Asrama Papua di Surabaya Dikepung Lantaran Ada Foto Bendera Patah, 2 Mahasiswa Diduga Hilang
Nasional
Demo Rasisme Papua

Dipicu oleh gambar bendera Merah Putih yang diduga dipatahkan dan dibuang ke selokan oleh mahasiswa Papua, sejumlah massa mengepung Asrama Papua di Jalan Kalasan, Surabaya, sejak Jumat (16/8).

WowKeren - Sejumlah massa mengepung Asrama Mahasiswa Papua di Jalan Kalasan, Surabaya, sejak Jumat (16/8) sore. Mereka dipicu oleh gambar bendera Merah Putih yang diduga dipatahkan dan dibuang ke selokan oleh mahasiswa Papua.

"Kami mendapatkan laporan dari masyarakat bahwa ada bendera dengan keadaan tiangnya patah," tutur Kapolrestabes Surabaya Kombes Pol Sandi Nugroho, Kombes Pol Sandi Nugroho, pada Jumat malam. "Dan dibuang ke selokan."

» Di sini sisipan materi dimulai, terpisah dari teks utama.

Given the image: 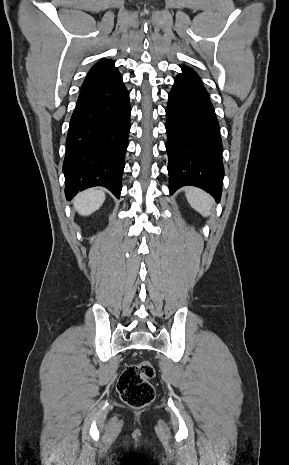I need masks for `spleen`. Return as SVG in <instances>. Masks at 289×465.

Nugroho mengaku pihaknya bersama jajaran TNI dan Satpol PP Kota Surabaya akan menelusuri siapa oknum yang mematahkan tiang bendera Merah Putih tersebut. "Kami mencoba untuk mengecek dan menyelidiki bersama-sama dengan Satpol PP kemudian dengan Koramil, dari Intel Korem dan Kodim untuk bersama-sama kami petakan permasalahannya apa," jelas Nugroho.

Sementara itu, pengepungan Asrama Papua ini berujung pada 2 mahasiswa yang dilaporkan hilang pada Sabtu (17/8) dini hari. Kedua mahasiswa tersebut adalah Ketua Front Mahasiswa Nasional (FMN) Kota Surabaya, Arief, dan satu orang berinisial A.

Menurut Ketua Departemen Perempuan FMN Surabaya, Anindya Sabrina, kedua rekannya itu awalnya bertujuan untuk mengantarkan makanan bagi para mahasiswa Papua yang terjebak selama 12 jam di dalam asrama. Keduanya mengantarkan makanan pada Sabtu dini hari.

Namun, setelah makanan sampai ke tangan mahasiswa Papua, Arief dan A langsung diamankan pihak kepolisian. Mereka dibawa ke arah mobil petugas yang berjaga di sekitar Jalan Kalasan.

"Pukul 02:16 WIB A dan Arief mengantar makanan," tutur Anindya dilansir CNN Indonesia pada Sabtu (17/8) pagi. "Setelah makanan diterima mereka langsung diseret dan dimasukkan ke mobil polisi."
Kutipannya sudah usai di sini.